THE PROBLEM |
Tally the lines below that include "государственных" and give only the total.

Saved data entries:

※ ※ ※

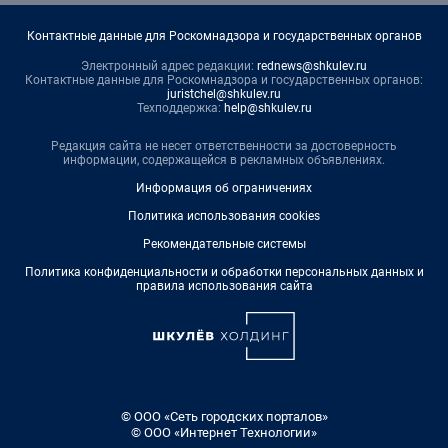
Контактные данные для Роскомнадзора и государственных органов
Электронный адрес редакции:
rednews@shkulev.ru
Контактные данные для Роскомнадзора и государственных органов:
juristchel@shkulev.ru
Техподдержка:
help@shkulev.ru
Редакция сайта не несет ответственности за достоверность
информации, содержащейся в рекламных объявлениях.
Информация об ограничениях
Политика использования cookies
Рекомендательные системы
Политика конфиденциальности и обработки персональных данных и
правила использования сайта
© ООО «Сеть городских порталов»
© ООО «Интернет Технологии»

※ ※ ※

RESPONSE BOX |
2